◆ Task prompt
Exactly the line that contains "It’s best to" and the lines following it to the end of the data are to be reproduced, and nothing more.

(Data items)
###
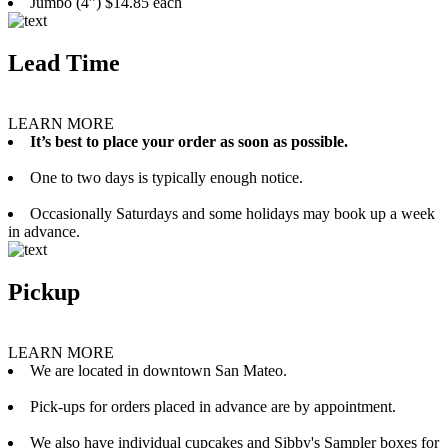
Jumbo (4”) $14.85 each
Lead Time
LEARN MORE
It’s best to place your order as soon as possible.
One to two days is typically enough notice.
Occasionally Saturdays and some holidays may book up a week
in advance.
Pickup
LEARN MORE
We are located in downtown San Mateo.
Pick-ups for orders placed in advance are by appointment.
We also have individual cupcakes and Sibby's Sampler boxes for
###
◆ Answer section
It’s best to place your order as soon as possible.
One to two days is typically enough notice.
Occasionally Saturdays and some holidays may book up a week
in advance.
Pickup
LEARN MORE
We are located in downtown San Mateo.
Pick-ups for orders placed in advance are by appointment.
We also have individual cupcakes and Sibby's Sampler boxes for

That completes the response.